After this, Benfica overcame Real Madrid in the quarterfinals of the European Cup of Champions and eventually even made it all the way to the final, where Benfica had to yield to the masters of the Catenaccio, the Helenio Herrera coached team of Inter Milan, who won 1–0, thus failing what would be Benfica's third European Cup title.

=== Bundesliga with Eintracht Frankfurt and FC Porto spell ===
From July 1965 to June 1968 Schwartz coached – as successor to Ivica Horvat – Eintracht Frankfurt in the German Bundesliga. There he introduced the 4–2–4 system. Nevertheless, place 4 was as good as it got in the league. During the 1966–67 season he won the International Football Cup and the Coppa delle Alpi. In the same year he led his side to the semifinals of the Inter-Cities Fairs Cup.

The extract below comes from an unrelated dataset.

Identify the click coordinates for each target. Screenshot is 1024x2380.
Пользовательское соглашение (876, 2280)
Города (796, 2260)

In 1969–70, he coached FC Porto. Not only that the Dragons exited already in the first round of the national cup competition and in the second round of the Inter-Cities Fairs Cup – in the end Porto was only ninth in the league, the club's worst finishing ever.

=== End of the career in Munich and Strasbourg ===
In the 1972–73 season, Schwartz coached TSV 1860 Munich, but he could not help them to fulfill their aspirations to return to the Bundesliga after then three years of absence.

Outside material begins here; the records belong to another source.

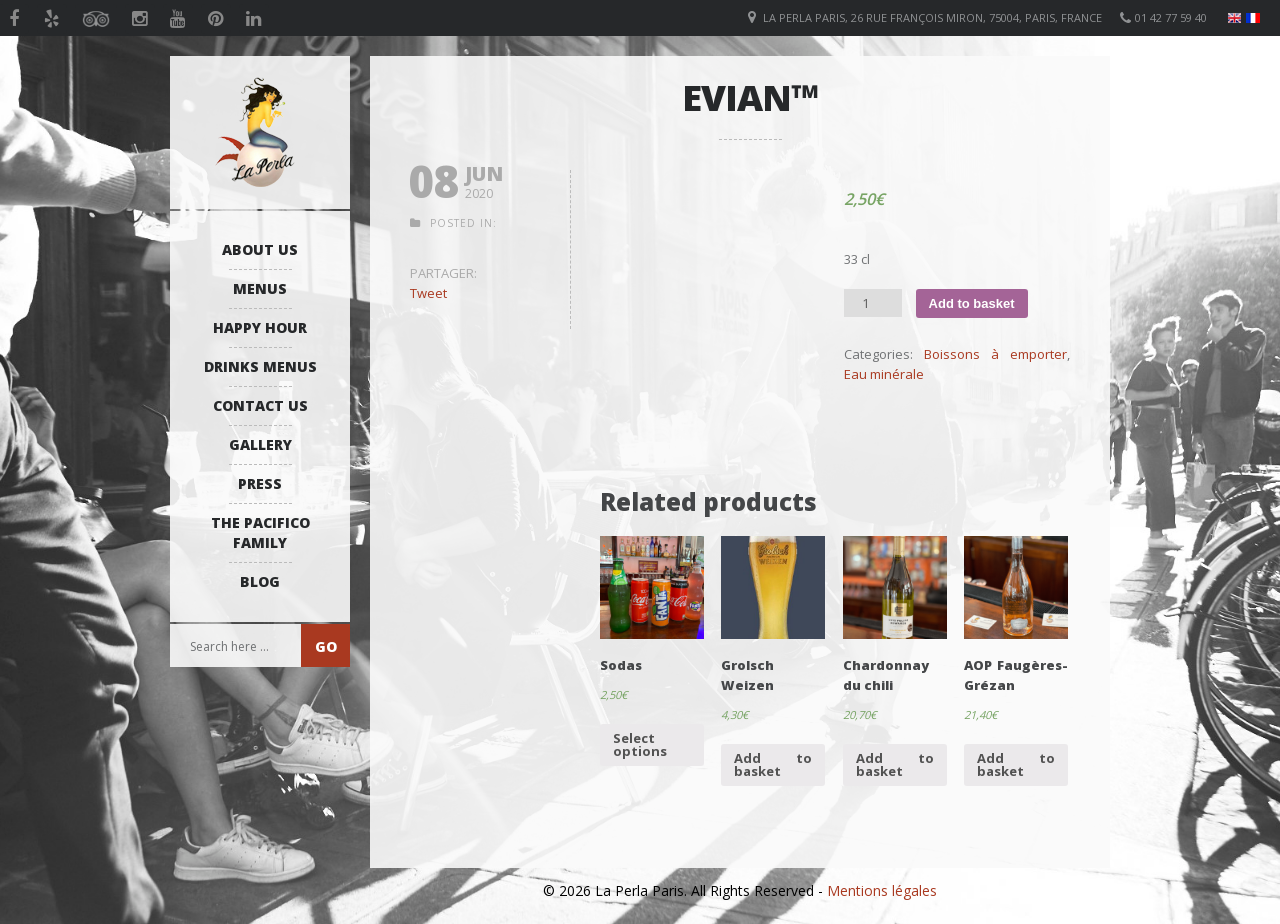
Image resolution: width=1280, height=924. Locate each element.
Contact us (260, 405)
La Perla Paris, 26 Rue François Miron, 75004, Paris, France (932, 17)
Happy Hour (260, 327)
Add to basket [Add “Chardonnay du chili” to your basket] (895, 764)
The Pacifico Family (260, 532)
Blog (260, 581)
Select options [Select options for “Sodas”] (640, 744)
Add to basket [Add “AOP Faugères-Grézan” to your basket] (1016, 764)
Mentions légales (882, 890)
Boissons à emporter (995, 354)
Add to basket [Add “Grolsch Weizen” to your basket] (773, 764)
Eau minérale (884, 374)
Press (260, 483)
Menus (260, 288)
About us (260, 249)
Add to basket (972, 303)
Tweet (428, 293)
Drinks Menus (260, 366)
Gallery (260, 444)
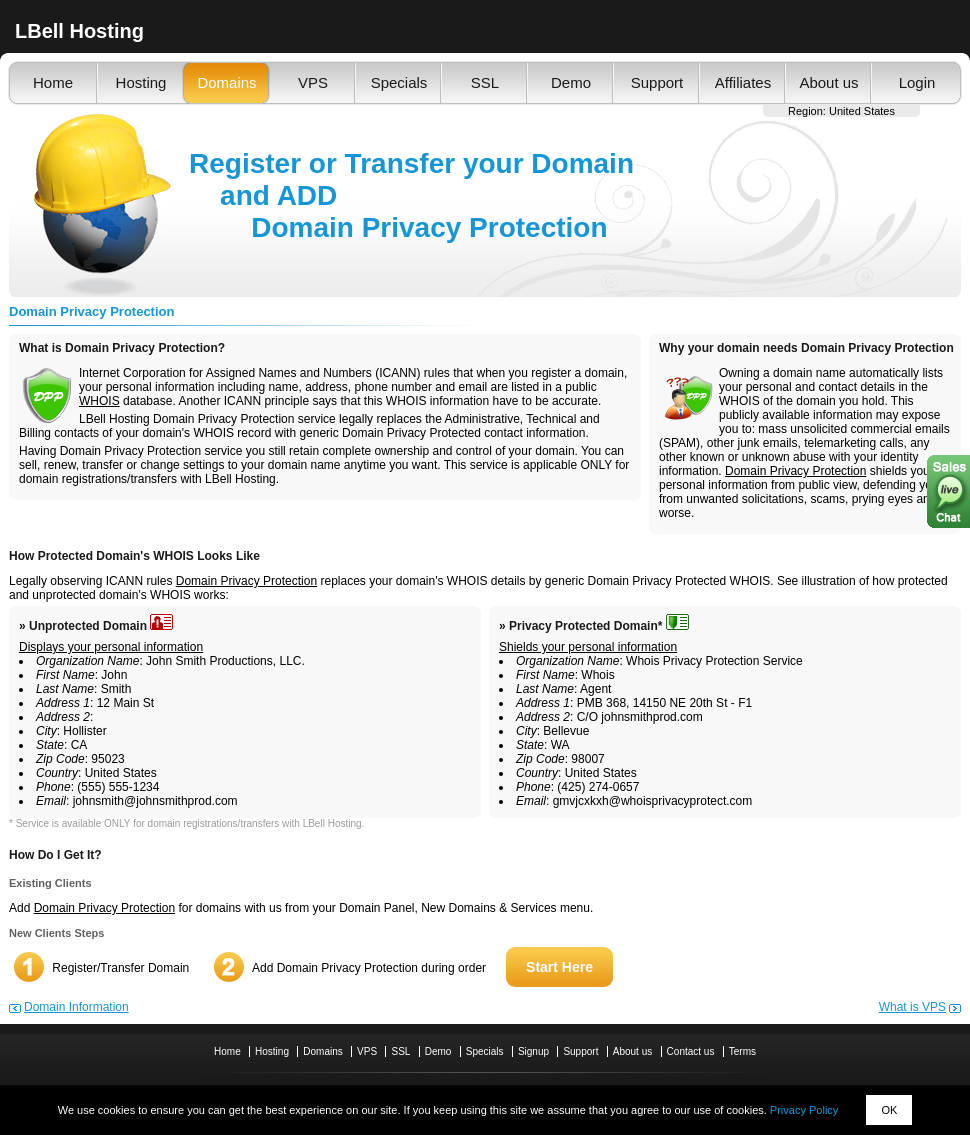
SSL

He had more luck in 1976–77, when in the course of his last professional engagement he led Racing Strasbourg to promotion to the French Ligue 1.

After this he guided the Alsatian amateur side SR Haguenau, today's FCSR Haguenau, through the 1978–79 season.

Haguenau, he decided, was also a nice place for him to spend the rest of his life.

=== Tribute ===
In 1996, he was invited by the Royal Dutch Football Association to the inauguration of the Amsterdam Arena.